Additionally one can also specify the storage class for the new remote object:

$ aws s3 cp local.txt s3://my-bucket/remote.txt --storage-class REDUCED_REDUNDANCY

The new file can be removed by using the command rm :

$ aws s3 rm s3://my-bucket/remote.txt

It is also possible to move complete sets of files from S3 to the local machine:

$ aws s3 mv s3://my-bucket/my-path ./my-dir --include '*.jpg' --recursive

As the options indicate, the command only moves files that end with .jpg and does this recursively on the complete folder structure.

7.4 Synchronization

Often it is useful to synchronize complete folder structures and their content either from the local machine to S3 or vice versa. Therefor the aws-cli tool comes with the handy option sync :

$ aws s3 sync my-dir s3://my-bucket/my-path

The command above updates all files in S3 that have a different size and/or modification timestamp than the one in the local directory. As it does not remove objects from the S3, you must specify the --delete option to let the tool also remove files in S3 that are not present in your local copy:

$ aws s3 sync my-dir s3://my-bucket/my-path --delete

When synchronizing your local copy with the remote files in S3 you can also specify the storage class and the access privilges:

$ aws s3 sync my-dir s3://my-bucket/my-path --acl public-read --storage-class STANDARD_IA

The acl option takes the arguments private , public-read and public-read-write .

价钱

When you sign-up for Amazon S3 you get 5 GB of standard storage, 20,000 GET and 2,000 PUT requests and 15 GB of data transfer for free as part of the AWS Free Usage Tier. If this contingent is empty, you have to pay for all requests and all storage depending on the storage class as listed on the Pricing site.

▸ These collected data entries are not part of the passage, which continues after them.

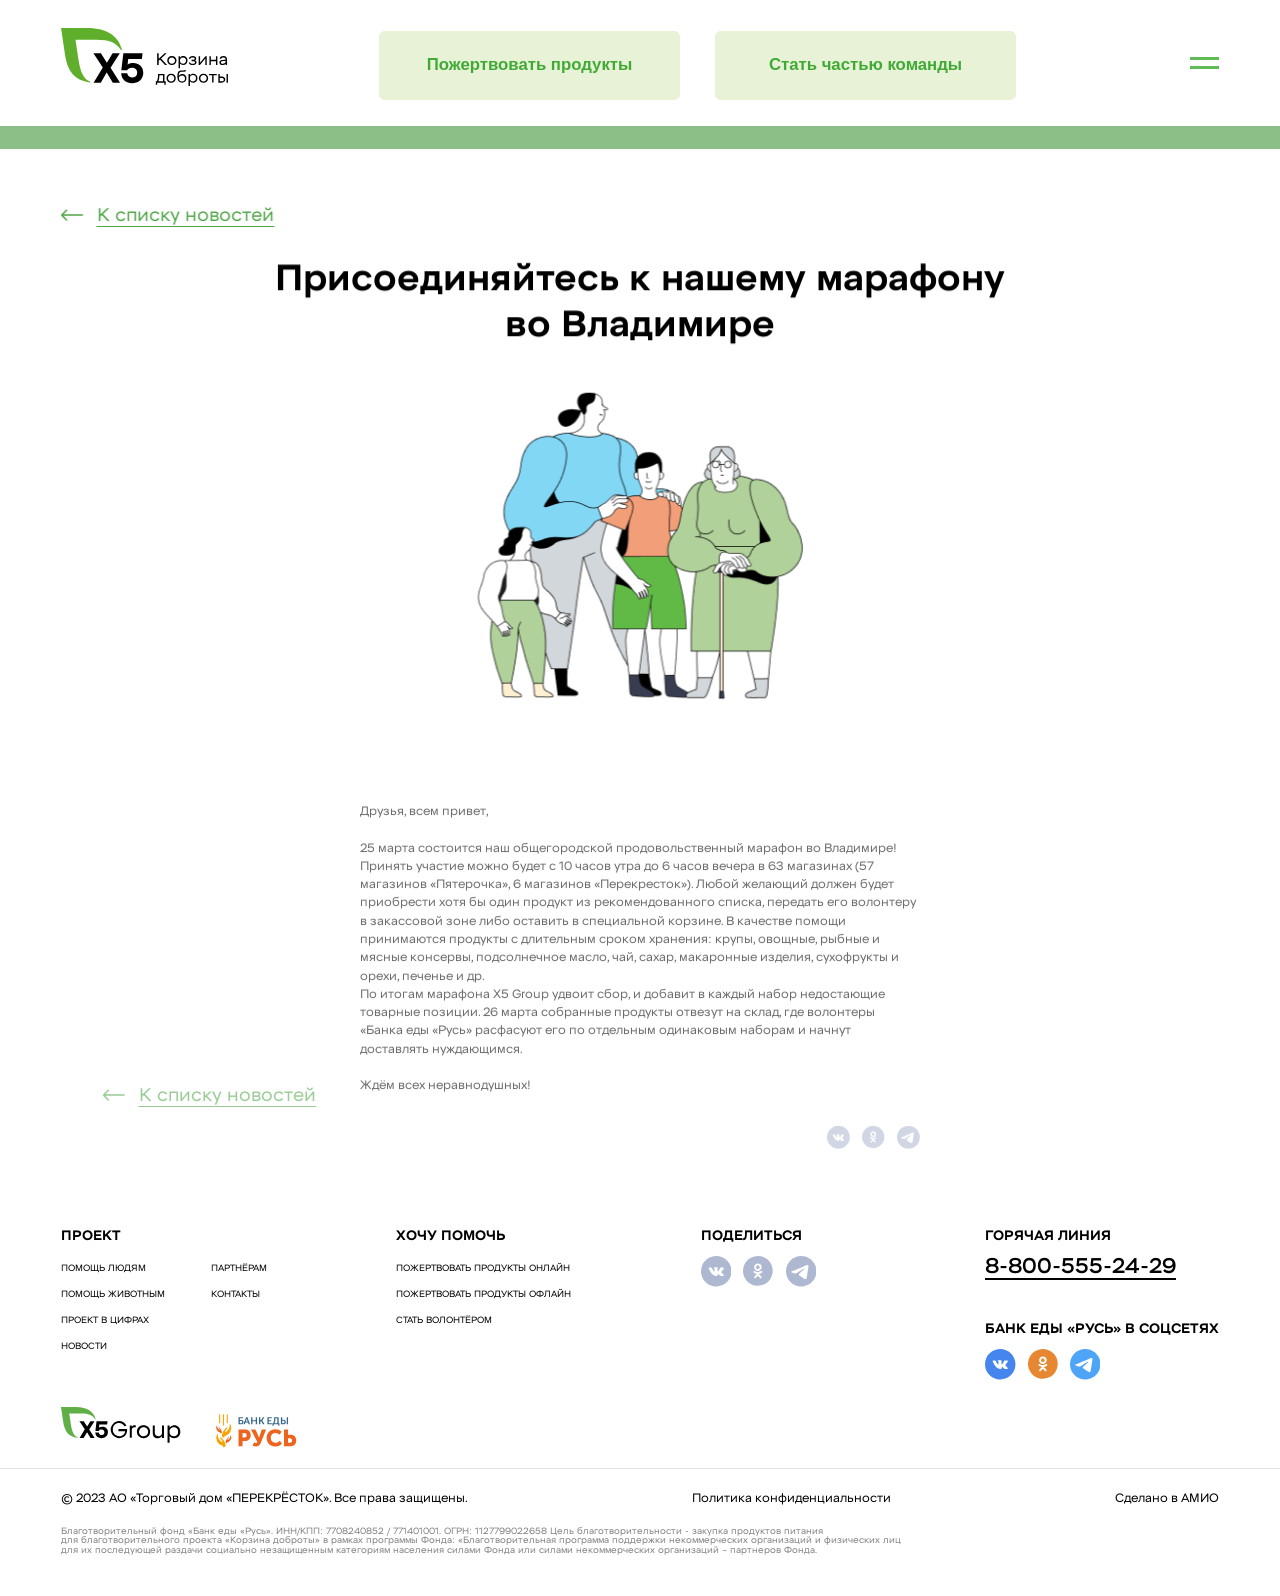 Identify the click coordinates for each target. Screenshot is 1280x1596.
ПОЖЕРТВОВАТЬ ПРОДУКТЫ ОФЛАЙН (483, 1294)
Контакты (235, 1294)
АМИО (1200, 1499)
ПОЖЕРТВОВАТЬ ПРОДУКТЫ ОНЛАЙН (483, 1268)
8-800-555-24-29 (1080, 1267)
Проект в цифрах (105, 1320)
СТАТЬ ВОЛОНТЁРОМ (444, 1320)
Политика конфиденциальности (791, 1499)
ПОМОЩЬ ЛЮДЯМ (103, 1268)
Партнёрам (239, 1268)
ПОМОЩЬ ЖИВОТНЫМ (113, 1294)
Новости (84, 1346) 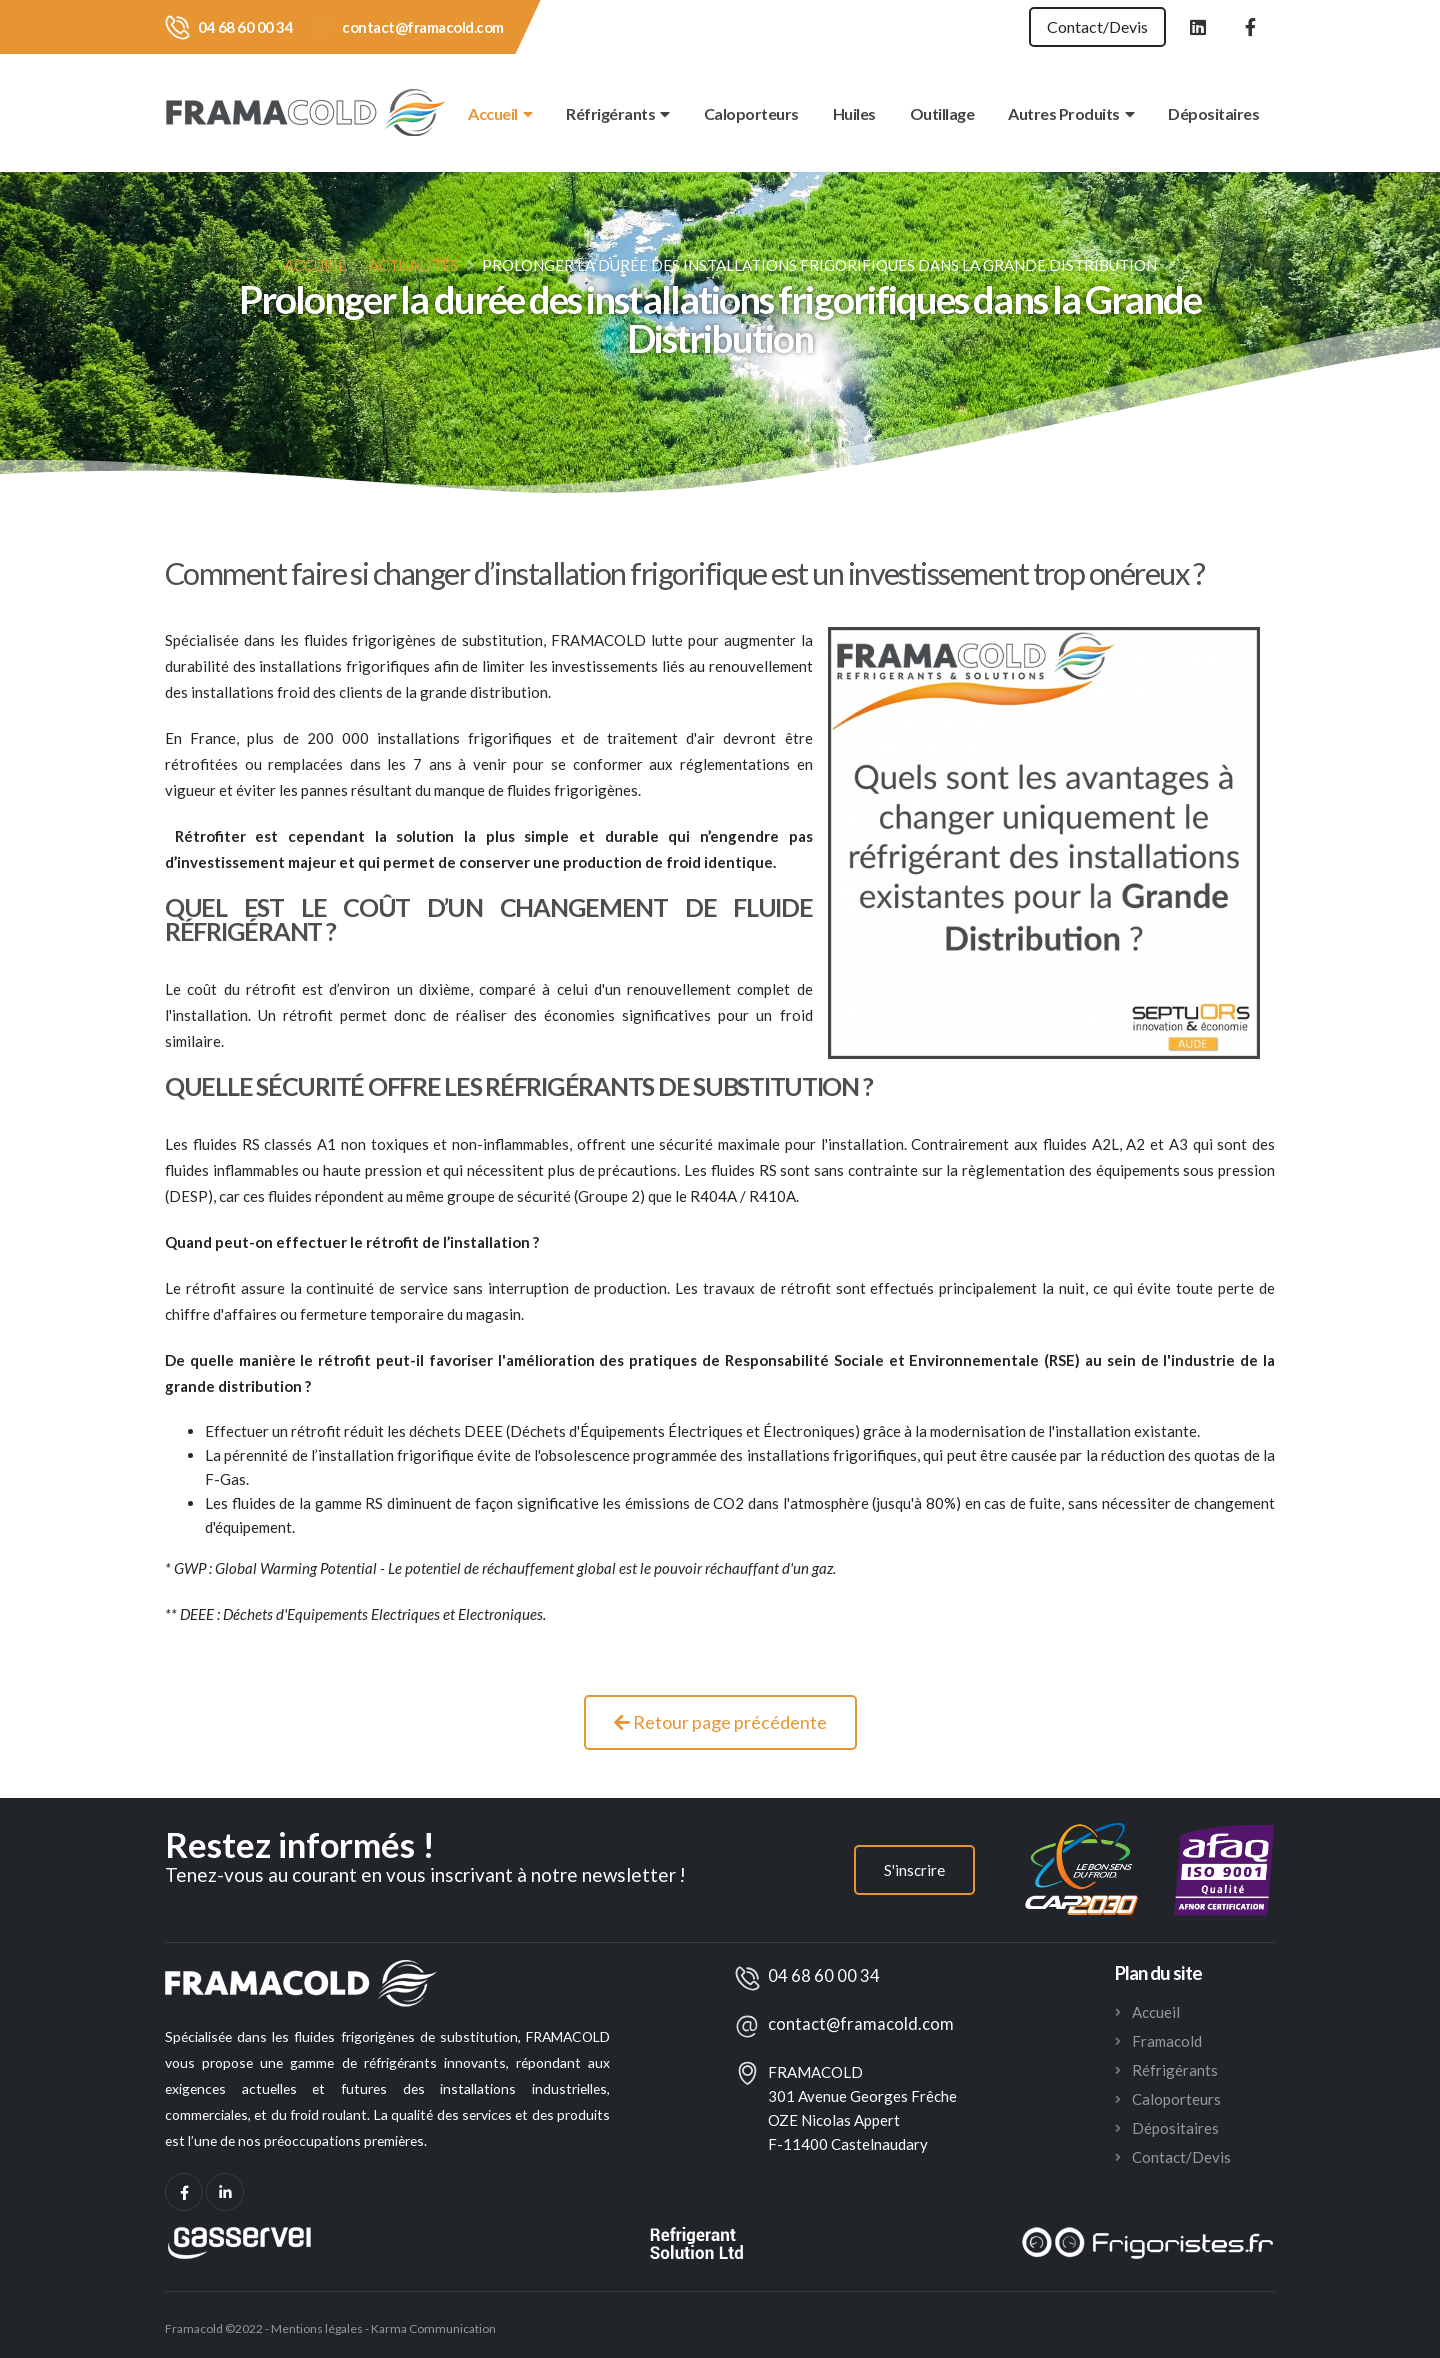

The storage prices also vary by region. While on GB costs for example currently $0.026 in the region “US West”, it costs $0.0405 in the region “South America”. In Europe for example is the region “Ireland” cheaper than “Frankfurt” or “London”.

Next to the storage one also has to pay for the HTTP requests. The pricing here depends on the type of request. Requests that upload or download larger amounts of data cost more than simple GET requests. In the “US West” region you have to pay for example $0.004 per 10,000 GET requests and $0.005 per 1,000 PUT, COPY, POST or LIST requests. DELETE requests are free, as long as the object resides in the standard storage class.